Hinzu kommen technische Sorgen bei den RTX-50-Consumer-GPUs. Berichten zufolge zeigen Temperatursensoren Hotspots von bis zu 107 Grad Celsius, was die Chips zur Drosselung der Leistung zwingt.
Jenseits der Technik zeigt der breitere Markt Ermüdungserscheinungen beim KI-Thema. Manche institutionelle Investoren schichten Kapital in Value-Sektoren um. Geopolitische Risiken kommen dazu: verschärfte US-Exportkontrollen gegenüber China und Spannungen im Nahen Osten belasten die gesamte Halbleiterbranche. Treffen diese Makrofaktoren auf eine Abkühlung bei den Investitionen der Hyperscaler, könnte Nvidias Marktkapitalisierung von aktuell 4.327,82 Milliarden Euro unter Druck geraten. Ein Rückfall zum 50-Tage-Durchschnitt bei 181,22 Euro wäre dann ein realistisches Szenario.

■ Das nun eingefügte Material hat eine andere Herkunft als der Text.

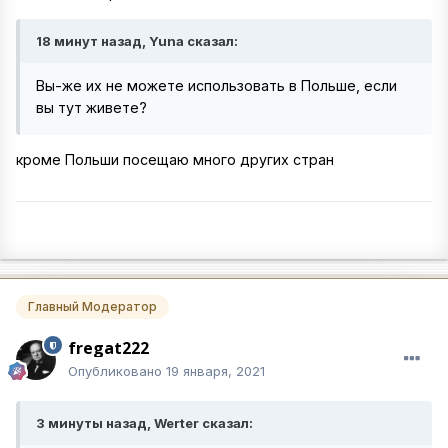
18 минут назад, Yuna сказал:
Вы-же их не можете использовать в Польше, если
вы тут живете?
кроме Польши посещаю много других стран
Главный Модератор
fregat222
Опубликовано
19 января, 2021
3 минуты назад, Werter сказал:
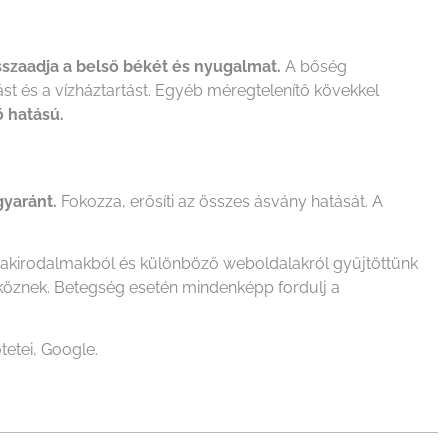
sszaadja a belső békét és nyugalmat.
A bőség
tást és a vízháztartást. Egyéb méregtelenítő kövekkel
ő hatású.
gyaránt.
Fokozza, erősíti az összes ásvány hatását. A
szakirodalmakból és különböző weboldalakról gyűjtöttünk
zköznek. Betegség esetén mindenképp fordulj a
tetei, Google.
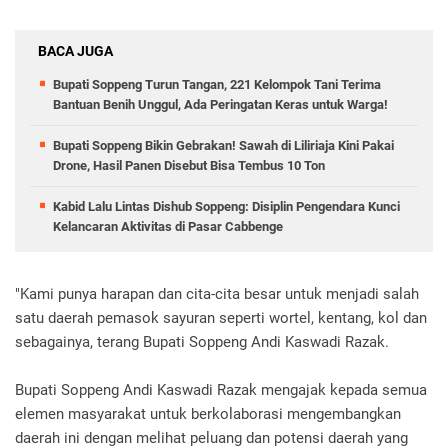
BACA JUGA
Bupati Soppeng Turun Tangan, 221 Kelompok Tani Terima
Bantuan Benih Unggul, Ada Peringatan Keras untuk Warga!
Bupati Soppeng Bikin Gebrakan! Sawah di Liliriaja Kini Pakai
Drone, Hasil Panen Disebut Bisa Tembus 10 Ton
Kabid Lalu Lintas Dishub Soppeng: Disiplin Pengendara Kunci
Kelancaran Aktivitas di Pasar Cabbenge
"Kami punya harapan dan cita-cita besar untuk menjadi salah
satu daerah pemasok sayuran seperti wortel, kentang, kol dan
sebagainya, terang Bupati Soppeng Andi Kaswadi Razak.
Bupati Soppeng Andi Kaswadi Razak mengajak kepada semua
elemen masyarakat untuk berkolaborasi mengembangkan
daerah ini dengan melihat peluang dan potensi daerah yang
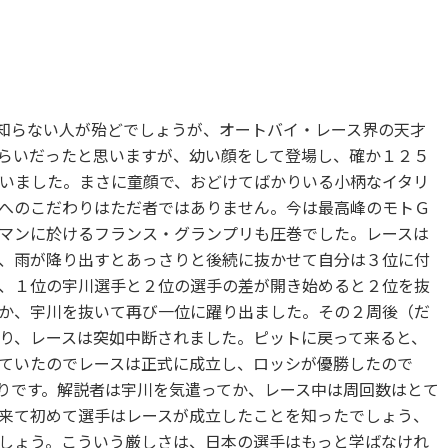
知らない人が殆どでしょうが、オートバイ・レース界の天才
らいだったと思いますが、幼い顔をして登場し、確か１２５
いました。まさに童顔で、おどけてばかりいる小柄なイタリ
へのこだわりはただ者ではありません。今は最高峰のモトＧ
マンに於けるフランス・グランプリも圧巻でした。レースは
、雨が降り出すとあっさりと後続に抜かせて自分は３位に付
、１位の宇川選手と２位の選手の差が開き始めると２位を抜
か、宇川を抜いて再び一位に躍り出ました。その２周後（だ
り、レースは突如中断されました。ピットに戻って来ると、
ていたのでレースは正式に成立し、ロッシが優勝したので
りです。解説者は宇川を気遣ってか、レース中は周回数はとて
来て初めて選手はレースが成立したことを知ったでしょう、
しょう。こういう厳しさは、日本の選手はもっと学ばなけれ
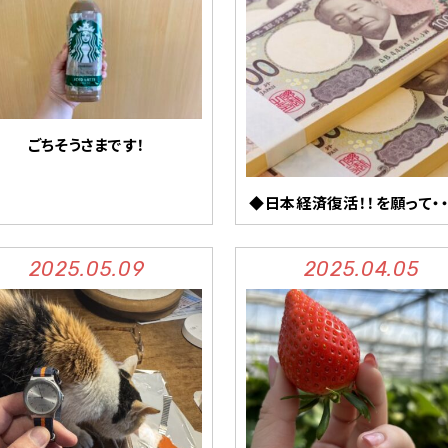
ごちそうさまです！
◆日本経済復活！！を願って・・
2025.05.09
2025.04.05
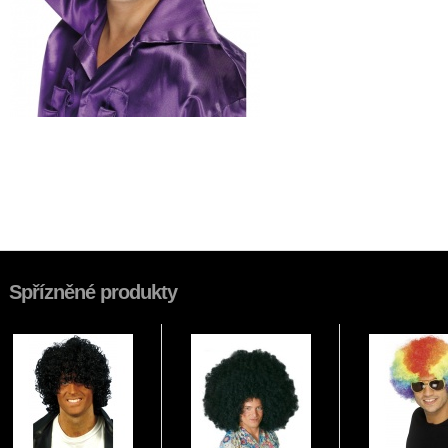
Spřízněné produkty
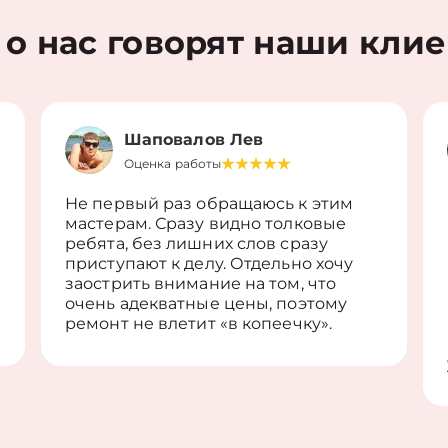
 о нас говорят наши кли
Шаповалов Лев
Оценка работы
Не первый раз обращаюсь к этим
мастерам. Сразу видно толковые
ребята, без лишних слов сразу
приступают к делу. Отдельно хочу
заострить внимание на том, что
очень адекватные цены, поэтому
ремонт не влетит «в копеечку».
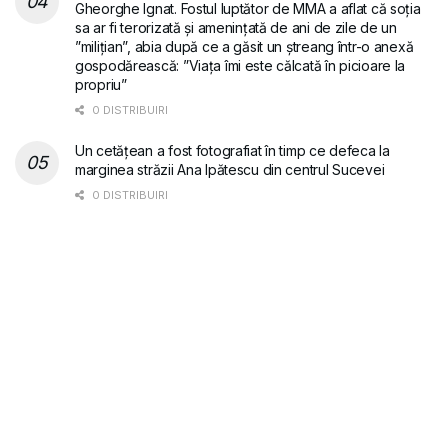
Gheorghe Ignat. Fostul luptător de MMA a aflat că soția
sa ar fi terorizată și amenințată de ani de zile de un
”milițian”, abia după ce a găsit un ștreang într-o anexă
gospodărească: ”Viața îmi este călcată în picioare la
propriu”
0 DISTRIBUIRI
Un cetățean a fost fotografiat în timp ce defeca la
marginea străzii Ana Ipătescu din centrul Sucevei
0 DISTRIBUIRI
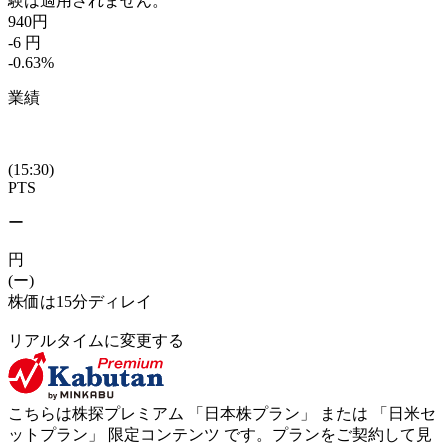
験は適用されません。
940
円
-6
円
-0.63
%
業績
(15:30)
PTS
ー
円
(ー)
株価は15分ディレイ
リアルタイムに変更する
こちらは株探プレミアム 「
日本株プラン
」 または 「
日米セ
ットプラン
」
限定コンテンツ
です。プランをご契約して見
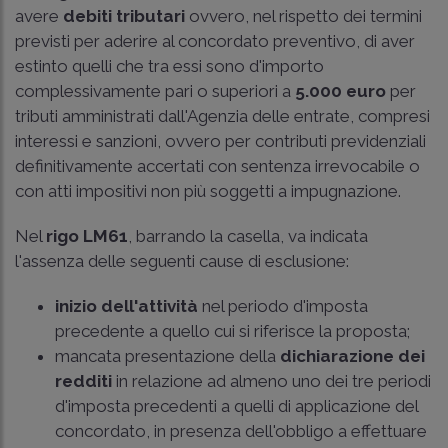
avere
debiti tributari
ovvero, nel rispetto dei termini
previsti per aderire al concordato preventivo, di aver
estinto quelli che tra essi sono d'importo
complessivamente pari o superiori a
5.000 euro
per
tributi amministrati dall'Agenzia delle entrate, compresi
interessi e sanzioni, ovvero per contributi previdenziali
definitivamente accertati con sentenza irrevocabile o
con atti impositivi non più soggetti a impugnazione.
Nel
rigo LM61
, barrando la casella, va indicata
l'assenza delle seguenti cause di esclusione:
inizio dell'attività
nel periodo d'imposta
precedente a quello cui si riferisce la proposta;
mancata presentazione della
dichiarazione dei
redditi
in relazione ad almeno uno dei tre periodi
d'imposta precedenti a quelli di applicazione del
concordato, in presenza dell'obbligo a effettuare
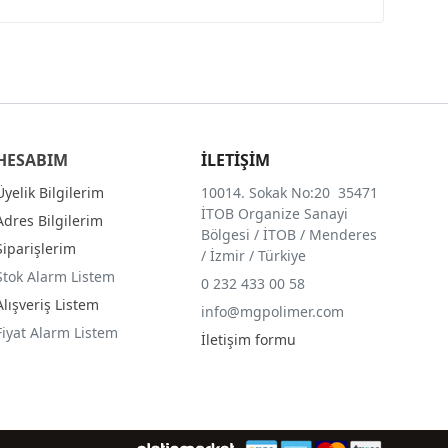
HESABIM
İLETİŞİM
Üyelik Bilgilerim
10014. Sokak No:20 35471
İTOB Organize Sanayi
Adres Bilgilerim
Bölgesi / İTOB / Menderes
Siparişlerim
/ İzmir / Türkiye
Stok Alarm Listem
0 232 433 00 58
Alışveriş Listem
info@mgpolimer.com
Fiyat Alarm Listem
İletişim formu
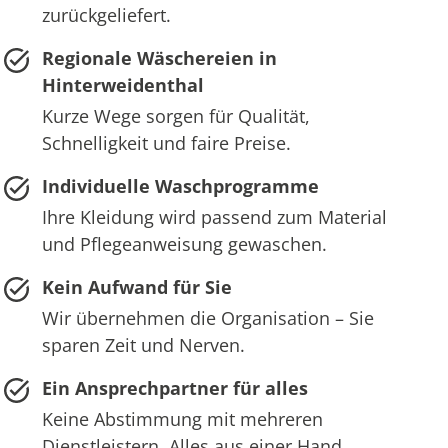
zurückgeliefert.
Regionale Wäschereien in
Hinterweidenthal
Kurze Wege sorgen für Qualität,
Schnelligkeit und faire Preise.
Individuelle Waschprogramme
Ihre Kleidung wird passend zum Material
und Pflegeanweisung gewaschen.
Kein Aufwand für Sie
Wir übernehmen die Organisation – Sie
sparen Zeit und Nerven.
Ein Ansprechpartner für alles
Keine Abstimmung mit mehreren
Dienstleistern. Alles aus einer Hand.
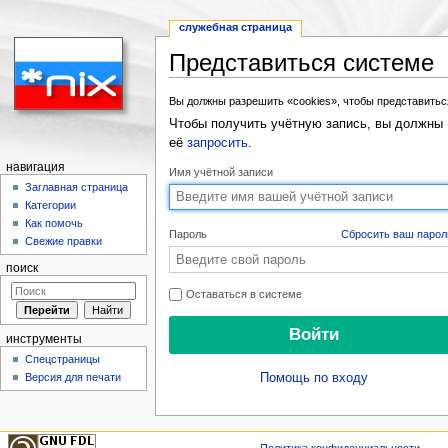
служебная страница
Представиться системе
Перейти к:
навигация
,
поиск
Вы должны разрешить «cookies», чтобы представитьс
Чтобы получить учётную запись, вы должны
её
запросить
.
навигация
Имя учётной записи
Заглавная страница
Категории
Как помочь
Пароль
Сбросить ваш парол
Свежие правки
поиск
Оставаться в системе
инструменты
Спецстраницы
Помощь по входу
Версия для печати
Политика конфиденциальности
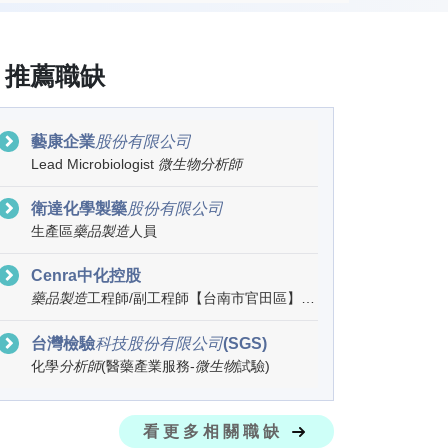
推薦職缺
藝康企業
股
份
有
限
公
司
Lead Microbiologist
微
生
物
分
析
師
衛達化學製藥
股
份
有
限
公
司
生產區
藥
品
製
造
人員
Cenra中化控股
藥
品
製
造
工程師/副工程師【台南市官田區】【台南三廠】
台灣檢驗
科
技
股
份
有
限
公
司
(SGS)
化學
分
析
師
(醫藥產業服務-
微
生
物
試驗)
看更多相關職缺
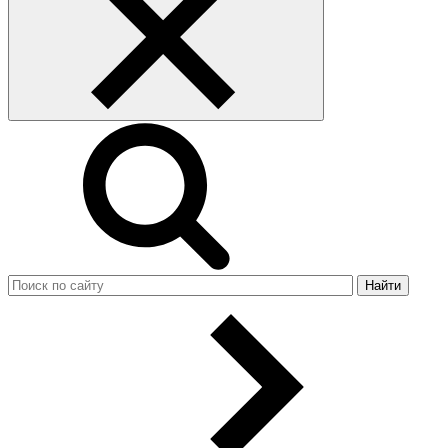
Найти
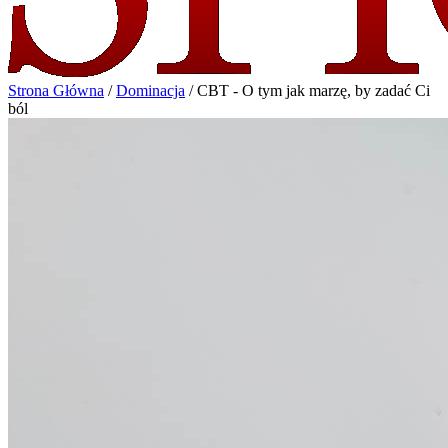
Strona Główna
/
Dominacja
/
CBT - O tym jak marzę, by zadać Ci
ból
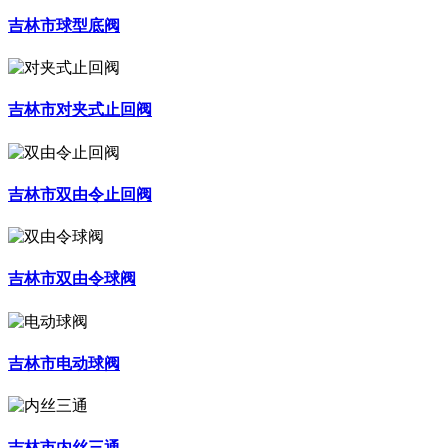
吉林市球型底阀
吉林市对夹式止回阀
吉林市双由令止回阀
吉林市双由令球阀
吉林市电动球阀
吉林市内丝三通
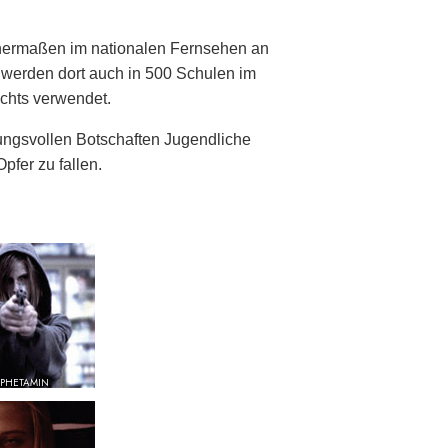
chermaßen im nationalen Fernsehen an
e werden dort auch in 500 Schulen im
chts verwendet.
ngsvollen Botschaften Jugendliche
pfer zu fallen.
PHETAMIN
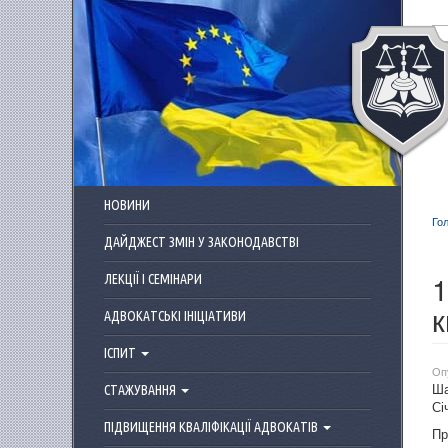
Перейти до основного матеріалу
НОВИНИ
Го
ДАЙДЖЕСТ ЗМІН У ЗАКОНОДАВСТВІ
1
ЛЕКЦІЇ І СЕМІНАРИ
к
АДВОКАТСЬКІ ІНІЦІАТИВИ
ІСПИТ
Оп
Ша
СТАЖУВАННЯ
Сі
ПІДВИЩЕННЯ КВАЛІФІКАЦІЇ АДВОКАТІВ
Пр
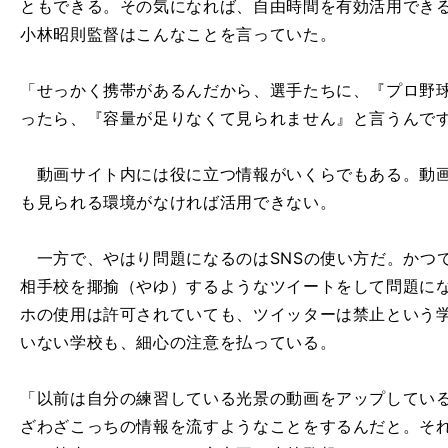
ともできる。その気になれば、自由時間を有効活用でき
小林昭則監督はこんなことを言っていた。
「せっかく携帯があるんだから、選手たちに、『プロ野
ったら、『容量が足りなくて見られません』と言うんで
動画サイト内には役に立つ情報がいくらでもある。動画
も見られる環境がなければ活用できない。
一方で、やはり問題になるのはSNSの使い方だ。かつ
相手校を揶揄（やゆ）するようなツイートをして問題に
ホの使用は許可されていても、ツイッターは禁止という
いない学校も、細心の注意を払っている。
「以前は自分の練習している光景の動画をアップしてい
ざわざこっちの情報を流すようなことをするんだと。そ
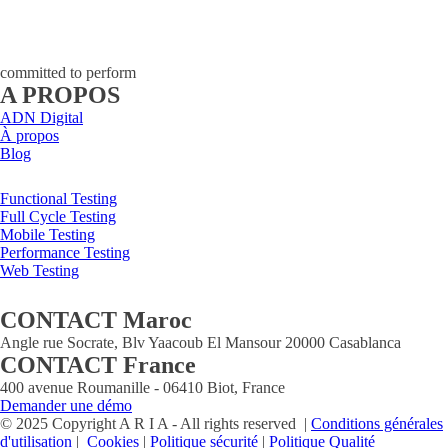
committed to perform
A PROPOS
ADN Digital
À propos
Blog
Functional Testing
Full Cycle Testing
Mobile Testing
Performance Testing
Web Testing
CONTACT Maroc
Angle rue Socrate, Blv Yaacoub El Mansour 20000 Casablanca
CONTACT France
400 avenue Roumanille - 06410 Biot, France
Demander une démo
© 2025 Copyright A R I A - All rights reserved |
Conditions générales
d'utilisation
|
Cookies
|
Politique sécurité
|
Politique Qualité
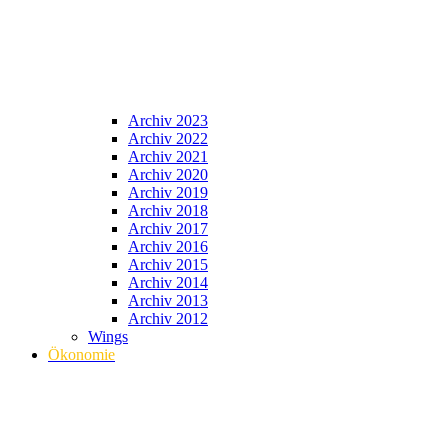
Archiv 2023
Archiv 2022
Archiv 2021
Archiv 2020
Archiv 2019
Archiv 2018
Archiv 2017
Archiv 2016
Archiv 2015
Archiv 2014
Archiv 2013
Archiv 2012
Wings
Ökonomie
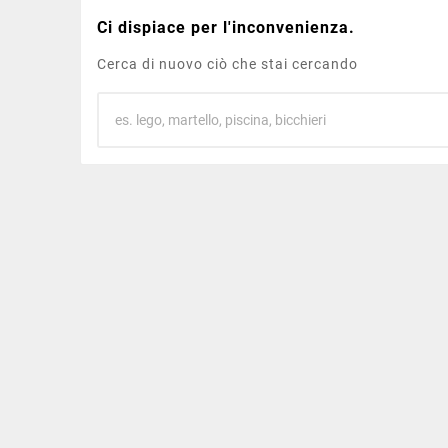
Ci dispiace per l'inconvenienza.
Cerca di nuovo ciò che stai cercando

Ausblick: Der August-Termin im Blick
Solange die Blackwell-Fertigung im Zeitplan bleibt und die Kyber-Gerüchte unbestätigt sind, spricht das technische Bild für einen erneuten Test des 52-Wochen-Hochs bei 202,50 Euro. Der RSI von 58,6 signalisiert: Die Aktie ist noch nicht überkauft, Luft nach oben bleibt.
Anders sieht es aus, wenn die Tech-Volatilität anhält oder die US-Arbeitsmarktdaten im September die Zinserwartungen kippen. Dann wird eine Konsolidierungsphase wahrscheinlicher.
Der nächste konkrete Prüfstein ist der Quartalsbericht am 26. August 2026. Bis dahin bleibt die Marke von 181,22 Euro, der 50-Tage-Durchschnitt, die Linie im Sand. Rutscht die Aktie darunter, dürfte das kurzfristige Momentum kippen. Ein Anlauf Richtung Kursziel von 264,16 Euro setzt dagegen voraus, dass sich die prognostizierten 203 Milliarden Dollar Rechenzentrumsumsatz für die zweite Jahreshälfte tatsächlich bestätigen.